2

Can you define a constant using the const keyword in C.

I am finding conflicting information.

Used the #define macro and hard code the value to test. The code will compile in those cases but is throwing an error when I use the const keyword. 

int main(void){

  const int  TESTARRAYSIZE = 7;
  float user_array[TESTARRAYSIZE] = {5.1, 7.2, 5.1, 8.45, 23.0,
                                       67.123, 5.1};
  float number_in_question = 5.1;

  float frequency;

  frequency = user_array[1];

  printf("%.2f", frequency);

  return(0);
}

compile error: <filename>:22:3: error: variable-sized object may not be initialized

but this error largely seems to be coming because the constant isn't setting the value.

hicksca
  • 65
  • 7
  • 3
    `const`-qualified variables are not constant expressions – M.M Jul 07 '19 at 03:17
  • I'm seeing this being explained otherwise in a few different places: https://www.tutorialspoint.com/cprogramming/c_constants.htm https://www.w3schools.in/c-tutorial/constants/ – hicksca Jul 07 '19 at 03:21
  • 7
    Those sites are wrong – M.M Jul 07 '19 at 03:23
  • 2
    This is one of the key differences between C and C++. `const`-qualified variables in C++ are true compile-time constants and can be used for things like array sizes, but this is *not* true in C. I suspect the misinformation you've seen stems from authors who assume that what they know about C++ is true for C (perhaps because they don't understand that the two languages are different). – Steve Summit Jul 07 '19 at 03:33
  • See also ["static const" vs "#define" vs "enum"](https://stackoverflow.com/questions/1674032/static-const-vs-define-vs-enum/). – Jonathan Leffler Jul 07 '19 at 05:24

2 Answers2

5

Using the const type qualifier doesn't make something a constant. A constant in C has its own definition.

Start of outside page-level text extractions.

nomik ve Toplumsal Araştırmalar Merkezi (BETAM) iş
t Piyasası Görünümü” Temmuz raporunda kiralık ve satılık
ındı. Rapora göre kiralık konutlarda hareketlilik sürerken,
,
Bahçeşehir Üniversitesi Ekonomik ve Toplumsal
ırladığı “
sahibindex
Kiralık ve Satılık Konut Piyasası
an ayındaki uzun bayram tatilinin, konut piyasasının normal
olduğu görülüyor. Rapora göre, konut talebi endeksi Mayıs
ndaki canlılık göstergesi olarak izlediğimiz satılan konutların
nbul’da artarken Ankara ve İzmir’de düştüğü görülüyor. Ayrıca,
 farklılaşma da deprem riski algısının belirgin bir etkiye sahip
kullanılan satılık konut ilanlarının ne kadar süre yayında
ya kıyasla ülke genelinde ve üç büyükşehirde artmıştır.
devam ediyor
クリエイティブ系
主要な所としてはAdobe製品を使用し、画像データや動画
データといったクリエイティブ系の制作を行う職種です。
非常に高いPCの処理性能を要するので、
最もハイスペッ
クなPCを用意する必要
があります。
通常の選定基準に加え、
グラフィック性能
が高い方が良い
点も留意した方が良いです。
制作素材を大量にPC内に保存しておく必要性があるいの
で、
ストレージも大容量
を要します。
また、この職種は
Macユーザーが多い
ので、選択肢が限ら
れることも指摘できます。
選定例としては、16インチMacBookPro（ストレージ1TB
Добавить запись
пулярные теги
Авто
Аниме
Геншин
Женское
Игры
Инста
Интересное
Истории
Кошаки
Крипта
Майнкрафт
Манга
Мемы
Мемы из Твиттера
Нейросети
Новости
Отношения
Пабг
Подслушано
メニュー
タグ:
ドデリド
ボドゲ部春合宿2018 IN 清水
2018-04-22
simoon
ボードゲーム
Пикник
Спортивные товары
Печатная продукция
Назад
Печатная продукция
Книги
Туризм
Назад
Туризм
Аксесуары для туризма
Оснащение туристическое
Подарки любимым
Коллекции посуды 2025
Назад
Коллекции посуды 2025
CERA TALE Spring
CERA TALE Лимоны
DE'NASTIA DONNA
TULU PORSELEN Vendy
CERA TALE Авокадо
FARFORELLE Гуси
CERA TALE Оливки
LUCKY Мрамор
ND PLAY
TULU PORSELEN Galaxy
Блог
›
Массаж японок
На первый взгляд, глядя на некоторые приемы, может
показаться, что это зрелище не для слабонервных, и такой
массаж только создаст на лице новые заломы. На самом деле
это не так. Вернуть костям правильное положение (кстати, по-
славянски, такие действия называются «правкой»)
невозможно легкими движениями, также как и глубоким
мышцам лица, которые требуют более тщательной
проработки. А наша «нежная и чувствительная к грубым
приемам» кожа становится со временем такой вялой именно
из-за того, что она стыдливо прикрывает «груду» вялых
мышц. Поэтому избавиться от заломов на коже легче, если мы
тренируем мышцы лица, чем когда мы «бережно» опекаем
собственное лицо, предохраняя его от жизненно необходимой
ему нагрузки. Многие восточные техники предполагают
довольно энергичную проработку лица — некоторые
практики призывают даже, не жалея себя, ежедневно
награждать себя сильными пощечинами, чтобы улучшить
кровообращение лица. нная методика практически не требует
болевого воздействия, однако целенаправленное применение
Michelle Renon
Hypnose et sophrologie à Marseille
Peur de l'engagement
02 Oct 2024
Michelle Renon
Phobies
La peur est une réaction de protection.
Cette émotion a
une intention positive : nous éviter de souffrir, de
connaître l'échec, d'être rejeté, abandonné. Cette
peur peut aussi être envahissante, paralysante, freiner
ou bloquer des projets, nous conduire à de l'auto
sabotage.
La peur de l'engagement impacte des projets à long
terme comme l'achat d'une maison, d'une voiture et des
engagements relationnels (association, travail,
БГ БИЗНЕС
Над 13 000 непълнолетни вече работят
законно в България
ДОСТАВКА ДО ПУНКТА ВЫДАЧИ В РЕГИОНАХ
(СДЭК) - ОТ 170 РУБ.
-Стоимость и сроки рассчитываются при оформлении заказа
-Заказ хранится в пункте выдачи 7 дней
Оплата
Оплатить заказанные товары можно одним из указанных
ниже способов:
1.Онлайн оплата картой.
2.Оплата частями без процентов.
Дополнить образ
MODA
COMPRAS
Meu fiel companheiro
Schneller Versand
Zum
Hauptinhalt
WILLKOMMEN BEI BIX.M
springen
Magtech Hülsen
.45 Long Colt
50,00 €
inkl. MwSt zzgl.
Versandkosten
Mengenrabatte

See § 6.7.3 ¶ 6 of the C11 standard for a description of the const keyword:

If an attempt is made to modify an object defined with a const-qualified type through use of an lvalue with non-const-qualified type, the behavior is undefined. If an attempt is made to refer to an object defined with a volatile-qualified type through use of an lvalue with non-volatile-qualified type, the behavior is undefined.

What you need there is a constant expression; see § 6.6 of C11 for details.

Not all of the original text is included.